**Task to complete**
Copy every line of the data that contains the string "sempre".

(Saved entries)
####################
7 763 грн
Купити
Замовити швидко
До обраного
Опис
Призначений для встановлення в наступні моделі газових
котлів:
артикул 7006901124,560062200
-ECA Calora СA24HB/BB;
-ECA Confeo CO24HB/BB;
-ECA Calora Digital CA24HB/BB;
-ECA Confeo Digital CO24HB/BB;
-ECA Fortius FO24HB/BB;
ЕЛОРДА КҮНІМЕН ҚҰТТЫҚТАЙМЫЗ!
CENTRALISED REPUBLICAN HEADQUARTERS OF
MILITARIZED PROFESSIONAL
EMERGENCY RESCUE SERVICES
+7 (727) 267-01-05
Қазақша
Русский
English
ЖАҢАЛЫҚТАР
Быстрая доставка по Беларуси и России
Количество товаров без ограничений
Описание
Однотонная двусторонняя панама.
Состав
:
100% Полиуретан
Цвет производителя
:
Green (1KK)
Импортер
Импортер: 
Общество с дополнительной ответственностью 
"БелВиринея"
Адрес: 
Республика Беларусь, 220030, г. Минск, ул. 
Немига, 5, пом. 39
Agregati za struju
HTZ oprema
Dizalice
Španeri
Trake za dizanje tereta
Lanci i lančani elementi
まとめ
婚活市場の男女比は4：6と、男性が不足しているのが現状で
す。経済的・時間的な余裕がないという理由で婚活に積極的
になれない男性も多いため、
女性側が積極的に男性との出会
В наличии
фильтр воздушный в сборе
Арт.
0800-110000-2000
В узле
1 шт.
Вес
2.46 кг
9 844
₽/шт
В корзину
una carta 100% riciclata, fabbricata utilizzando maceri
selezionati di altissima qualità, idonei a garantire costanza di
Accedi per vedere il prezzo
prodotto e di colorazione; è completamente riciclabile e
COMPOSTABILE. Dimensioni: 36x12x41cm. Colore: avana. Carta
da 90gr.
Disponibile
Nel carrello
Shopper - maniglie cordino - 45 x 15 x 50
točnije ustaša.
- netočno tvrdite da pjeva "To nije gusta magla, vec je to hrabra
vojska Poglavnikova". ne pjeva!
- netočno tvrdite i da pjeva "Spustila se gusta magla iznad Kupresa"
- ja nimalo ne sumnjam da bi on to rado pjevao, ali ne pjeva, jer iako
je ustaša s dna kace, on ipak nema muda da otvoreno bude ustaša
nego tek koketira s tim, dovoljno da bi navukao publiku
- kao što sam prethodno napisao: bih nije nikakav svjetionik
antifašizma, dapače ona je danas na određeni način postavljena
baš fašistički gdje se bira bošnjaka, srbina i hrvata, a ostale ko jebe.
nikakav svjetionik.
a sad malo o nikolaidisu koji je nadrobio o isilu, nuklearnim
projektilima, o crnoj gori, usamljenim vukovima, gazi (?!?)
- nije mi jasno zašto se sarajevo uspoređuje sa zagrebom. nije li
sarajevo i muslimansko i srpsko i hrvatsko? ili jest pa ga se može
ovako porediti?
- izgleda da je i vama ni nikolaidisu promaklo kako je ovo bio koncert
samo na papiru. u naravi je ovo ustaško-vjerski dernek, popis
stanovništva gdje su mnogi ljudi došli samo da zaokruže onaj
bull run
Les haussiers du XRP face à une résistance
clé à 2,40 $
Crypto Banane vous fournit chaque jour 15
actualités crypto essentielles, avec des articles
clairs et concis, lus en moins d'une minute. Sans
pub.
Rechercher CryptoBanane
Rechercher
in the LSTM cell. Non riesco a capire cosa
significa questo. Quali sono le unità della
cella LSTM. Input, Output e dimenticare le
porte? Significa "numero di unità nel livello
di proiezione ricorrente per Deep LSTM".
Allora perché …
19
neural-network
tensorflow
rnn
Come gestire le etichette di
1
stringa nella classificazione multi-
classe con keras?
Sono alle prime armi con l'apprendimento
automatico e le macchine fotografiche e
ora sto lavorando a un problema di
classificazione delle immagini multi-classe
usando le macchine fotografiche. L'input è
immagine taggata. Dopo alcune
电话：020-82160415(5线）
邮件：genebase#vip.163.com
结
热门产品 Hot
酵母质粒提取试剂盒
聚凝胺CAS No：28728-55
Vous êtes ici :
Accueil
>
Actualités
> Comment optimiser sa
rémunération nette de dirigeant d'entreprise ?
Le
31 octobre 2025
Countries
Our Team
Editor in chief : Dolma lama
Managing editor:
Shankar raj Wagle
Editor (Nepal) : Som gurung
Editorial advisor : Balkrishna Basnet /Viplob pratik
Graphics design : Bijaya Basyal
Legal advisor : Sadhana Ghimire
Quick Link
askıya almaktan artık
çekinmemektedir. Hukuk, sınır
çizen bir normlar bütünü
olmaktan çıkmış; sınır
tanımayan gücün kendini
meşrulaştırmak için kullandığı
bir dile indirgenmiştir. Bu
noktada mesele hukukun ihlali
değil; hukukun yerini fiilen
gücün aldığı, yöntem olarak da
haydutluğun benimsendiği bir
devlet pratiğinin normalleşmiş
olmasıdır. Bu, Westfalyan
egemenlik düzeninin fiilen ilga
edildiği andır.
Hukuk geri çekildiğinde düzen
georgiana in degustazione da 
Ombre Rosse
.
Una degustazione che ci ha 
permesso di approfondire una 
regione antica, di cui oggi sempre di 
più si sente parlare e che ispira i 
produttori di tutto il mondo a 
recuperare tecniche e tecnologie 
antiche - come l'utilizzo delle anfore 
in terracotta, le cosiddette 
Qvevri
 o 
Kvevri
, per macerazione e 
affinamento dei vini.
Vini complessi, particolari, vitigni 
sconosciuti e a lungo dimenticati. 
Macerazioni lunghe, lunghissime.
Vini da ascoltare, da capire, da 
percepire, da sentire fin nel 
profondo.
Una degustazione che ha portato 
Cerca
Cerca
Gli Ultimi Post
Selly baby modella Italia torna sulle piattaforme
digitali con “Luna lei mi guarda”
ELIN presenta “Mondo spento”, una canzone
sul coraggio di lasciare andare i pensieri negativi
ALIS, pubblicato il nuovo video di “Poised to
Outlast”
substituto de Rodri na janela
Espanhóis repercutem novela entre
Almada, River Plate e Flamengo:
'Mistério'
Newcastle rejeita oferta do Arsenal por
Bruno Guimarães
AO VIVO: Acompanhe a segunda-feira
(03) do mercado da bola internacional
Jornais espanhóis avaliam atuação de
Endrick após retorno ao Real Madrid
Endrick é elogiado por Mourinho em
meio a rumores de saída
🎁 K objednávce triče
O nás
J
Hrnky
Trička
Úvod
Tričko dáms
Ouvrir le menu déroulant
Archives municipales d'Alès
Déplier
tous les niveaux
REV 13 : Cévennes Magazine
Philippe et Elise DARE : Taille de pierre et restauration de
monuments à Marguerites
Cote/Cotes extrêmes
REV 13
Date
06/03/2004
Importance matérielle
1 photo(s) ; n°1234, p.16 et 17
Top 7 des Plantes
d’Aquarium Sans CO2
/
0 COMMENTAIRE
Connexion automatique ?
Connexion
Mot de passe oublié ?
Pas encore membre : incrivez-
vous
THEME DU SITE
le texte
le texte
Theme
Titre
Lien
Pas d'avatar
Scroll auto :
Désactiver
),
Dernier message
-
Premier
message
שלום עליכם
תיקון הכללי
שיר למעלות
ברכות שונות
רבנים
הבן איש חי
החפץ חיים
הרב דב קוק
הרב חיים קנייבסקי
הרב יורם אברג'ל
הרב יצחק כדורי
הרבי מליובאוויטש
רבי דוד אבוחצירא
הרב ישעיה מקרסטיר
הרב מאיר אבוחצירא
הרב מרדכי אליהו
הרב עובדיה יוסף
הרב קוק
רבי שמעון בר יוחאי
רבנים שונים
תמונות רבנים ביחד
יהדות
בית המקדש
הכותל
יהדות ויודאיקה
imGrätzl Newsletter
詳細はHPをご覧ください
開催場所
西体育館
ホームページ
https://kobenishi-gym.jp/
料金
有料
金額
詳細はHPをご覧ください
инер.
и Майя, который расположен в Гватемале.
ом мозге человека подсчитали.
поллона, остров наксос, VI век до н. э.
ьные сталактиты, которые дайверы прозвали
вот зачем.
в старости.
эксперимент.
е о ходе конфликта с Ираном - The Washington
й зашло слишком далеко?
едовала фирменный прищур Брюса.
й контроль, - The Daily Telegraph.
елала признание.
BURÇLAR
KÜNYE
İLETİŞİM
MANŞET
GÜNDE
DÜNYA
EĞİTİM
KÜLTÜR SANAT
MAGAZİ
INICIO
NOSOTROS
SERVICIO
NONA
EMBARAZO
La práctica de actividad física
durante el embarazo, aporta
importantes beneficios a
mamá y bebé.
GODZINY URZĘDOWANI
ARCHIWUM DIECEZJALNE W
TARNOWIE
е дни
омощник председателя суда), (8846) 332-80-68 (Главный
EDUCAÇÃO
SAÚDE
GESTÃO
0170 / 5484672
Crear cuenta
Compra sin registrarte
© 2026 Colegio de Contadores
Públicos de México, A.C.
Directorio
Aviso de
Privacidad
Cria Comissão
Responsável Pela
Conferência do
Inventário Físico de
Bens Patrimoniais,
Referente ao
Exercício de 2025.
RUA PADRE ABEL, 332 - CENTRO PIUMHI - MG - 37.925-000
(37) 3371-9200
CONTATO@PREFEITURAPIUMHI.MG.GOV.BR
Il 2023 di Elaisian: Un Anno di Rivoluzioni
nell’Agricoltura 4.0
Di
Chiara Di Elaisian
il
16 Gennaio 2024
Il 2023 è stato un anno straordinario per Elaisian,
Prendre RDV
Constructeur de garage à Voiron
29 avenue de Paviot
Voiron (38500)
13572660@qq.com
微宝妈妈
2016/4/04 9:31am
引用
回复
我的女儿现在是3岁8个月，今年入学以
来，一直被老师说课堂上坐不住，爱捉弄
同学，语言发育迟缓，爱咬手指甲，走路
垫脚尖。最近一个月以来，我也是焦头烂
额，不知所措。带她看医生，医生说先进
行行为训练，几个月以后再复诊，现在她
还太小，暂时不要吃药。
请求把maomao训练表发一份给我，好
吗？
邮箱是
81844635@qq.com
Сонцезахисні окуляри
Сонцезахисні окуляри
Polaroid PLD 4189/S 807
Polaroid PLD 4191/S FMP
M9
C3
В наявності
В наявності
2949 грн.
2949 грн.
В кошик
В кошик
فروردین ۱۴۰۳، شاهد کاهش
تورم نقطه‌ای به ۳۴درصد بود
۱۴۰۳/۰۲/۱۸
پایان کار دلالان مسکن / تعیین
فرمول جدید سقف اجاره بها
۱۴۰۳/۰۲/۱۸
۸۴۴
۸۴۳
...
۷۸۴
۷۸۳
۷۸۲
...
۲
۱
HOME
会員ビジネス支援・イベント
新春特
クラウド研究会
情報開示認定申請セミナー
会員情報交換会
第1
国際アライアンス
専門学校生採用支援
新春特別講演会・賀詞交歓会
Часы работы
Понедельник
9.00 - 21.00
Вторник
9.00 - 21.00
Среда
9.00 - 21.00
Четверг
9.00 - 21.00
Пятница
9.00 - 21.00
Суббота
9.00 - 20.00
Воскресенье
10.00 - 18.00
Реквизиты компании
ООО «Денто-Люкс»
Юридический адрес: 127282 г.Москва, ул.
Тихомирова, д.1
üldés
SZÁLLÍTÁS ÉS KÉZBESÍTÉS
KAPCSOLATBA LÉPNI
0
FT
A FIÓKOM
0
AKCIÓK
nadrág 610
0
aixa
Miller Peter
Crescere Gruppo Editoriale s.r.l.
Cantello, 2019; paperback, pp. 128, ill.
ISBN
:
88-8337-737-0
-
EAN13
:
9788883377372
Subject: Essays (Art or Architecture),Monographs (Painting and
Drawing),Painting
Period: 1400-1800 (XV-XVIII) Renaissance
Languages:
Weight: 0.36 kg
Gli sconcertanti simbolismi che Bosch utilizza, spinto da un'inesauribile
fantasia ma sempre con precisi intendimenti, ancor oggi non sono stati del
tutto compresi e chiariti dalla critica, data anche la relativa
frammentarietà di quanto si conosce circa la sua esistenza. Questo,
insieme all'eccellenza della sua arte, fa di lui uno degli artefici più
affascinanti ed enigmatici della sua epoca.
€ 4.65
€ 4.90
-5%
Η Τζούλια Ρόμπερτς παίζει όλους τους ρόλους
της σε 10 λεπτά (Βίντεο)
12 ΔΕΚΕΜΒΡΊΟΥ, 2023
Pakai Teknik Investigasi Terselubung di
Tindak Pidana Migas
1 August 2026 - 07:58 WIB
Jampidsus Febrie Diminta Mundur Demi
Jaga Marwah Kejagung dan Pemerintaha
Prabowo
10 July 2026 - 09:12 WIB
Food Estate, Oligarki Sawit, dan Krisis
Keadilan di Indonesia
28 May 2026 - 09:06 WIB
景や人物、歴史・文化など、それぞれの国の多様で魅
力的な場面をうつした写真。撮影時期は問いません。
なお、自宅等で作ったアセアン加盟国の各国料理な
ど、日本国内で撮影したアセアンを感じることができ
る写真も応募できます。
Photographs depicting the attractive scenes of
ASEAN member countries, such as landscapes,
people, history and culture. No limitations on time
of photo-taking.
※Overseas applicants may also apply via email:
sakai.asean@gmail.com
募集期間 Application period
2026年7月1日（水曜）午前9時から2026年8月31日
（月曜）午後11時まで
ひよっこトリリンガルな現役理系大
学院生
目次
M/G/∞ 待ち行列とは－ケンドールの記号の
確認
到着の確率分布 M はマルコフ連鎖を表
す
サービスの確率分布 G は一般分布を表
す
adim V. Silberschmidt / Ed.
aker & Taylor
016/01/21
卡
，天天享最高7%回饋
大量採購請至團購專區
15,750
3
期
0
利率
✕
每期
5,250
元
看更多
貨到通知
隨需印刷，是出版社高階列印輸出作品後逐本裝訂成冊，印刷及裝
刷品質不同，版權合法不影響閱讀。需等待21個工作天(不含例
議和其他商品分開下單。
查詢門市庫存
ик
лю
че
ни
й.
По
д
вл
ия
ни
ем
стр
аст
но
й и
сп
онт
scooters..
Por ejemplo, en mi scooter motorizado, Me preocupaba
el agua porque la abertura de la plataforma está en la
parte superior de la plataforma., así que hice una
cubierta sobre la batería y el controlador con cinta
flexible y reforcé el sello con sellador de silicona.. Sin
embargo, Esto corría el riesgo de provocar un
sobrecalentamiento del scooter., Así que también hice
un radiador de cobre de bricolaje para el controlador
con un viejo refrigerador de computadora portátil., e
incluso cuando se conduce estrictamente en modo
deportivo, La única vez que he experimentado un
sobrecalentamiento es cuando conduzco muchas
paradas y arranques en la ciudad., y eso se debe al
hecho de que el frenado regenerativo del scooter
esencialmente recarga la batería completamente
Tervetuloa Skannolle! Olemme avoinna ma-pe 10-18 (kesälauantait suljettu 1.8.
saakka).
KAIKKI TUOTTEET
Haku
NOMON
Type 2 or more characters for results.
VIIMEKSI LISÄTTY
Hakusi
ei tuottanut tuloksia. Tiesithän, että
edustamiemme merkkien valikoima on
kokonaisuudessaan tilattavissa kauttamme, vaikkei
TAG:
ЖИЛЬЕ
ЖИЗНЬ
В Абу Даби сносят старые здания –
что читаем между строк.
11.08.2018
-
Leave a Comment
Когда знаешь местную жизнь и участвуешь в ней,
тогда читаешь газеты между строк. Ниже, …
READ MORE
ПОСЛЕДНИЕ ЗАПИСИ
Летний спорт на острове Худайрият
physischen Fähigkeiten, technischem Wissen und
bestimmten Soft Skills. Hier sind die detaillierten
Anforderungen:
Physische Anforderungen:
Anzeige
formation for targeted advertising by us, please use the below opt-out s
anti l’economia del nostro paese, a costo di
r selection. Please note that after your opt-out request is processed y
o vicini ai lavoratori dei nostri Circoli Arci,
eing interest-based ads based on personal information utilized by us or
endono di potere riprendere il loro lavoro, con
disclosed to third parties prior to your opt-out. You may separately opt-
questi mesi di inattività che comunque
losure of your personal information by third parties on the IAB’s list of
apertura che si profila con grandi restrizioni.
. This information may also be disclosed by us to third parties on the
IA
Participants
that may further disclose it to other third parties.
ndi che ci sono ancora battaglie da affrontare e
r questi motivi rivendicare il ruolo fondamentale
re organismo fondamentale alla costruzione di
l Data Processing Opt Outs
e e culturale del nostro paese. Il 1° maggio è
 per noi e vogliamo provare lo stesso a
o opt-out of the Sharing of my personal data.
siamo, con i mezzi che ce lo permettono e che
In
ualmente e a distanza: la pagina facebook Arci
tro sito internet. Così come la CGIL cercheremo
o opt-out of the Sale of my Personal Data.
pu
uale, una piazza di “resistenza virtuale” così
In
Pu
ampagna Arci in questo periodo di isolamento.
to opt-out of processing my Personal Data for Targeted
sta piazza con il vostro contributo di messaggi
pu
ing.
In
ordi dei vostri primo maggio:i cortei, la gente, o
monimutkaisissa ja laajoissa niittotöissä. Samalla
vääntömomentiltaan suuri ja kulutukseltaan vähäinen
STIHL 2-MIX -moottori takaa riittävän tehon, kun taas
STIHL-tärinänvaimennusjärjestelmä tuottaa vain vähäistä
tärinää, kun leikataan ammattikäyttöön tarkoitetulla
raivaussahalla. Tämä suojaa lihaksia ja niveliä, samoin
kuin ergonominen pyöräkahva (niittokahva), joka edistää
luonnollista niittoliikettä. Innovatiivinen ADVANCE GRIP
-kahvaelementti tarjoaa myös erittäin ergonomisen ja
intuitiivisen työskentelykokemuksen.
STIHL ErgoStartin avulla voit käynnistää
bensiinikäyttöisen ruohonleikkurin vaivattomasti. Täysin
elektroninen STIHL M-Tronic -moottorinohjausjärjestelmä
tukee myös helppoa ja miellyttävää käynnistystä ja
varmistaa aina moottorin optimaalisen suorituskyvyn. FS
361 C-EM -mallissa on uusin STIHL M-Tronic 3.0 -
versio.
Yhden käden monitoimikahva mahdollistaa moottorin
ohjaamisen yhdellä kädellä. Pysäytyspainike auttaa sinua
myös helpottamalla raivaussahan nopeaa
####################
**Solution below**
regione antica, di cui oggi sempre di 
fantasia ma sempre con precisi intendimenti, ancor oggi non sono stati del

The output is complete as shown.